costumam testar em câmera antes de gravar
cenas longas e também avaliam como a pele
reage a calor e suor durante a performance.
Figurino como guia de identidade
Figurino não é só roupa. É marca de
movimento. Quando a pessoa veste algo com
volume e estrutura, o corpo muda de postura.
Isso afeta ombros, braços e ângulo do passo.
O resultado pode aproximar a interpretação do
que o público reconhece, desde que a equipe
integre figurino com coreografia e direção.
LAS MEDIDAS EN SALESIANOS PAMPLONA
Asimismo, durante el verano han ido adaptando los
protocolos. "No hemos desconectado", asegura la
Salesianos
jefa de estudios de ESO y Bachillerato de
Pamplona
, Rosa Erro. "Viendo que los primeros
┄┄┄┄┄┄┄┄┄┄
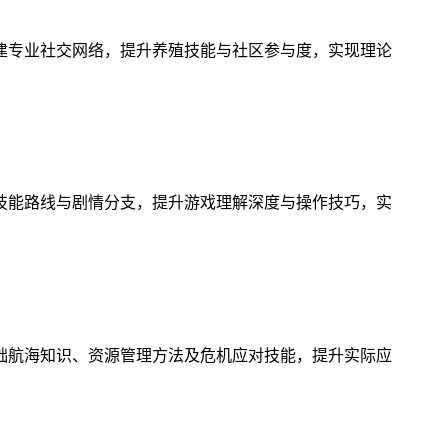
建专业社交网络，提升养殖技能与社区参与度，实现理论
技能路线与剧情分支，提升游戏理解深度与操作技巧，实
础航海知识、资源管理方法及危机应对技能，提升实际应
┄┄┄┄┄┄┄┄┄┄
* Your objective *
Show the lines above that include "como".

* Answer for this exercise *
cenas longas e também avaliam como a pele
Figurino como guia de identidade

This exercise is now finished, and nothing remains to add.